Promotional single by The Chainsmokers

from the album Memories...Do Not Open
- Released: March 27, 2017
- Recorded: 2016–17
- Genre: Pop
- Length: 2:57
- Label: Disruptor; Columbia;
- Songwriters: Andrew Taggart; Emily Warren; Scott Harris;
- Producers: The Chainsmokers; Jordan "DJ Swivel" Young;

= The One (The Chainsmokers song) =

"The One" is a song recorded by The Chainsmokers for their debut studio album Memories...Do Not Open (2017). The song was released as the first promotional single from the album on March 27, 2017. It was co-written with frequent collaborators Scott Harris and Emily Warren.

== Background ==
The tempo was slower in this song, compared to The Chainsmokers' previous songs.
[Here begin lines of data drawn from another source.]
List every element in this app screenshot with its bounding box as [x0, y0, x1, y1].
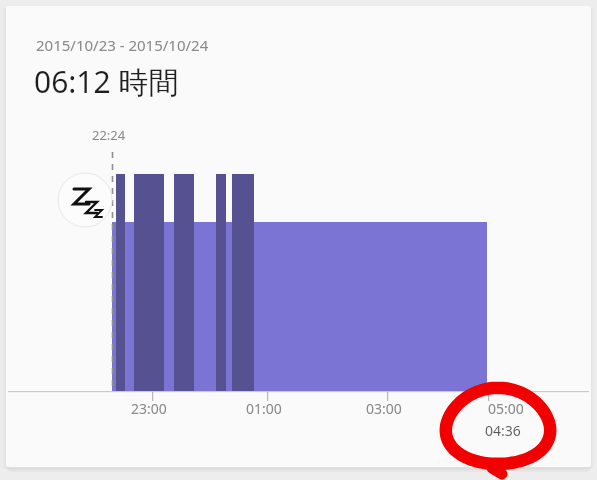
staticText: 05:00: [488, 399, 524, 418]
staticText: 22:24: [92, 126, 126, 144]
staticText: 06:12 時間: [34, 61, 179, 102]
button[interactable]: [6, 6, 591, 467]
button[interactable]: Sleep: [58, 173, 112, 227]
staticText: 23:00: [131, 399, 167, 418]
staticText: 04:36: [485, 421, 521, 440]
staticText: 01:00: [246, 399, 282, 418]
staticText: 2015/10/23 - 2015/10/24: [36, 35, 209, 55]
staticText: 03:00: [366, 399, 402, 418]
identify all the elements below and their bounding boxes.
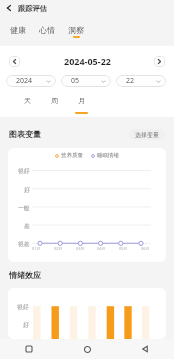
staticText: 情绪效应 bbox=[9, 270, 41, 280]
staticText: 很差 bbox=[18, 240, 30, 247]
staticText: 差 bbox=[24, 222, 30, 229]
staticText: 图表变量 bbox=[9, 129, 41, 139]
staticText: 好 bbox=[23, 321, 29, 328]
staticText: 04月 bbox=[97, 246, 106, 251]
button[interactable]: 22 bbox=[116, 75, 166, 87]
staticText: 2024 bbox=[16, 76, 33, 86]
staticText: 05 bbox=[71, 76, 80, 86]
button[interactable]: Recents bbox=[21, 341, 37, 357]
button[interactable]: 洞察 bbox=[63, 25, 89, 41]
staticText: 02月 bbox=[54, 246, 63, 251]
staticText: 选择变量 bbox=[135, 131, 159, 139]
staticText: 22 bbox=[126, 76, 135, 86]
staticText: 2024-05-22 bbox=[64, 55, 111, 67]
staticText: 天 bbox=[24, 96, 31, 105]
staticText: 很好 bbox=[17, 303, 29, 310]
button[interactable]: 心情 bbox=[34, 25, 60, 41]
staticText: 健康 bbox=[10, 25, 26, 35]
button[interactable]: 周 bbox=[44, 96, 64, 117]
button[interactable]: Next bbox=[154, 56, 165, 67]
staticText: 好 bbox=[24, 186, 30, 193]
staticText: 05月 bbox=[119, 246, 128, 251]
button[interactable]: 05 bbox=[61, 75, 111, 87]
staticText: 03月 bbox=[76, 246, 85, 251]
staticText: 一般 bbox=[18, 204, 30, 211]
staticText: 心情 bbox=[39, 25, 55, 35]
button[interactable]: Back bbox=[3, 2, 15, 14]
staticText: 01月 bbox=[32, 246, 41, 251]
button[interactable]: Back navigation bbox=[137, 341, 153, 357]
staticText: 周 bbox=[51, 96, 58, 105]
staticText: 月 bbox=[78, 96, 85, 105]
staticText: 06月 bbox=[141, 246, 150, 251]
button[interactable]: 健康 bbox=[5, 25, 31, 41]
staticText: 睡眠情绪 bbox=[97, 152, 119, 159]
staticText: 很好 bbox=[18, 167, 30, 174]
staticText: 洞察 bbox=[68, 25, 84, 35]
button[interactable]: 2024 bbox=[6, 75, 56, 87]
button[interactable]: Previous bbox=[9, 56, 20, 67]
button[interactable]: 天 bbox=[17, 96, 37, 117]
button[interactable]: 选择变量 bbox=[129, 129, 165, 140]
staticText: 跟踪评估 bbox=[18, 4, 47, 13]
button[interactable]: 月 bbox=[71, 96, 91, 117]
staticText: 营养质量 bbox=[61, 152, 83, 159]
button[interactable]: Home bbox=[79, 341, 95, 357]
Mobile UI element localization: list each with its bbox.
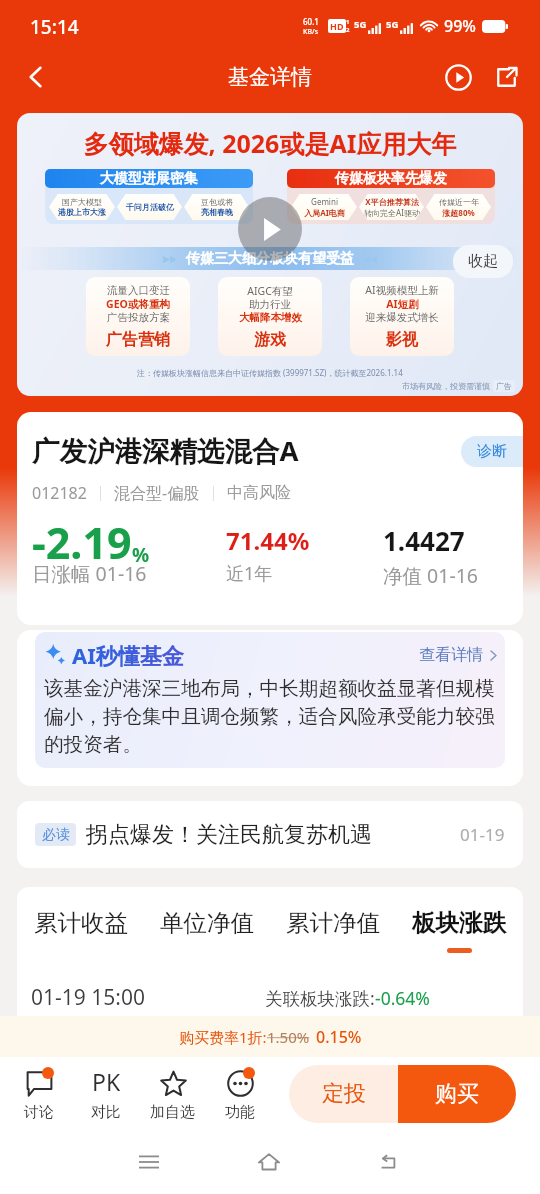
staticText: 1.50%: [267, 1027, 310, 1047]
button[interactable]: 板块涨跌: [412, 908, 506, 953]
staticText: AI秒懂基金: [72, 640, 184, 670]
button[interactable]: 收起: [453, 245, 513, 278]
staticText: 流量入口变迁: [107, 284, 170, 297]
staticText: KB/s: [303, 27, 319, 37]
button[interactable]: PK: [72, 1066, 139, 1122]
button[interactable]: 累计收益: [34, 908, 128, 948]
staticText: 广告投放方案: [107, 311, 170, 324]
staticText: 1: [346, 18, 350, 26]
button[interactable]: Recents: [125, 1138, 173, 1186]
button[interactable]: Play audio: [434, 53, 482, 101]
staticText: 亮相春晚: [201, 207, 233, 217]
button[interactable]: 功能: [206, 1066, 273, 1122]
staticText: 广发沪港深精选混合A: [32, 432, 299, 470]
staticText: 01-19 15:00: [31, 983, 145, 1012]
staticText: 加自选: [150, 1103, 195, 1122]
button[interactable]: Play video: [238, 197, 302, 261]
staticText: PK: [92, 1066, 121, 1093]
staticText: 基金详情: [228, 64, 312, 90]
staticText: 涨超80%: [442, 207, 475, 218]
button[interactable]: 多领域爆发, 2026或是AI应用大年: [17, 113, 523, 396]
button[interactable]: 诊断: [461, 436, 523, 467]
staticText: 功能: [225, 1103, 255, 1122]
staticText: 近1年: [226, 561, 273, 586]
staticText: 0.15%: [316, 1026, 362, 1048]
staticText: ▶▶: [163, 254, 177, 264]
staticText: 多领域爆发, 2026或是AI应用大年: [17, 126, 523, 160]
button[interactable]: Home: [245, 1138, 293, 1186]
staticText: 购买费率1折:: [179, 1027, 267, 1047]
button[interactable]: 单位净值: [160, 908, 254, 948]
staticText: 60.1: [303, 16, 319, 27]
staticText: ◀◀: [363, 254, 377, 264]
staticText: 累计净值: [286, 908, 380, 938]
staticText: AI视频模型上新: [365, 283, 439, 297]
button[interactable]: Share: [482, 53, 530, 101]
staticText: 助力行业: [249, 298, 291, 311]
staticText: 注：传媒板块涨幅信息来自中证传媒指数 (399971.SZ)，统计截至2026.…: [137, 367, 403, 378]
staticText: 关联板块涨跌:: [265, 986, 375, 1010]
staticText: %: [132, 542, 150, 568]
staticText: 15:14: [30, 14, 79, 40]
staticText: GEO或将重构: [106, 297, 170, 311]
staticText: 2: [346, 26, 350, 34]
staticText: 诊断: [477, 442, 507, 461]
staticText: -0.64%: [375, 986, 430, 1010]
staticText: 012182: [32, 482, 87, 504]
staticText: 迎来爆发式增长: [365, 311, 439, 324]
staticText: 传媒近一年: [439, 197, 479, 207]
staticText: 对比: [91, 1103, 121, 1122]
staticText: 国产大模型: [62, 197, 102, 207]
staticText: 5G: [386, 18, 399, 31]
staticText: 广告: [496, 381, 512, 391]
staticText: 该基金沪港深三地布局，中长期超额收益显著但规模偏小，持仓集中且调仓频繁，适合风险…: [44, 676, 498, 757]
button[interactable]: 加自选: [139, 1066, 206, 1122]
staticText: 大幅降本增效: [239, 311, 302, 324]
staticText: AIGC有望: [247, 284, 293, 298]
staticText: 影视: [386, 330, 418, 350]
staticText: 市场有风险，投资需谨慎: [402, 381, 490, 391]
button[interactable]: AI秒懂基金: [35, 632, 505, 768]
staticText: 转向完全AI驱动: [364, 207, 420, 218]
staticText: HD: [330, 20, 344, 32]
staticText: 净值 01-16: [383, 562, 478, 589]
staticText: 查看详情: [419, 645, 483, 665]
staticText: 购买: [435, 1080, 479, 1108]
button[interactable]: 讨论: [5, 1066, 72, 1122]
staticText: 传媒三大细分板块有望受益: [186, 250, 354, 268]
staticText: 拐点爆发！关注民航复苏机遇: [86, 821, 372, 849]
staticText: 日涨幅 01-16: [32, 560, 147, 587]
button[interactable]: 必读: [17, 801, 523, 868]
button[interactable]: 查看详情: [419, 645, 498, 665]
staticText: 5G: [354, 18, 367, 31]
button[interactable]: Back: [364, 1138, 412, 1186]
staticText: 01-19: [460, 823, 505, 846]
staticText: 99%: [444, 15, 476, 37]
staticText: 定投: [322, 1080, 366, 1108]
staticText: 广告营销: [106, 330, 170, 350]
button[interactable]: 定投: [289, 1065, 398, 1123]
staticText: 单位净值: [160, 908, 254, 938]
staticText: 累计收益: [34, 908, 128, 938]
staticText: 板块涨跌: [412, 908, 506, 938]
staticText: 大模型进展密集: [100, 170, 198, 188]
button[interactable]: 购买: [398, 1065, 516, 1123]
button[interactable]: Back: [12, 53, 60, 101]
staticText: 混合型-偏股: [114, 482, 200, 504]
staticText: 港股上市大涨: [58, 207, 106, 217]
staticText: 71.44%: [226, 524, 310, 557]
staticText: X平台推荐算法: [365, 196, 419, 207]
staticText: 豆包或将: [201, 197, 233, 207]
staticText: 中高风险: [227, 483, 291, 503]
button[interactable]: 累计净值: [286, 908, 380, 948]
staticText: 入局AI电商: [304, 207, 345, 218]
staticText: 必读: [42, 826, 70, 844]
staticText: 收起: [468, 252, 498, 271]
staticText: 1.4427: [383, 523, 465, 558]
staticText: 讨论: [24, 1103, 54, 1122]
staticText: 游戏: [254, 330, 286, 350]
staticText: AI短剧: [386, 297, 419, 311]
staticText: 传媒板块率先爆发: [335, 170, 447, 188]
staticText: Gemini: [311, 196, 338, 207]
staticText: 千问月活破亿: [126, 202, 174, 212]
It is sung by Andrew Taggart. YourEDM described the song as a mellow track that "begins with ballad and slightly drops into EDM at the climax, as the bass kicks in". MTV described it as a "heavyhearted breakup song".

== Charts ==
===Weekly charts===

| Chart (2017) | Peak position |
|---|---|
| Australia (ARIA) | 36 |
| Austria (Ö3 Austria Top 40) | 30 |
| Belgium (Ultratip Bubbling Under Flanders) | 4 |
| Belgium (Ultratip Bubbling Under Wallonia) | 16 |
| Canada Hot 100 (Billboard) | 30 |
| Czech Republic Singles Digital (ČNS IFPI) | 16 |
| France (SNEP) | 192 |
| Germany (GfK) | 47 |
| Ireland (IRMA) | 30 |
| Italy (FIMI) | 36 |
| Malaysia (RIM) | 6 |
| Netherlands (Single Top 100) | 47 |
| New Zealand Heatseekers (RMNZ) | 3 |
| Philippines (Philippine Hot 100) | 86 |
| Portugal (AFP) | 47 |
| Scotland Singles (OCC) | 37 |
| Slovakia Singles Digital (ČNS IFPI) | 23 |
| Spain (PROMUSICAE) | 82 |
| Sweden (Sverigetopplistan) | 20 |
| Switzerland (Schweizer Hitparade) | 36 |
| UK Singles (OCC) | 63 |
| US Billboard Hot 100 | 78 |
| US Hot Dance/Electronic Songs (Billboard) | 10 |

===Year-end charts===

| Chart (2017) | Position |
|---|---|
| US Dance/Electronic Songs (Billboard) | 34 |

==Certifications==

| Region | Certification | Certified units/sales |
| Australia (ARIA) | Gold | 35,000^{‡} |
| Italy (FIMI) | Gold | 25,000^{‡} |
| New Zealand (RMNZ) | Gold | 15,000^{‡} |
| United States (RIAA) | Gold | 500,000^{‡} |
^{‡} Sales+streaming figures based on certification alone.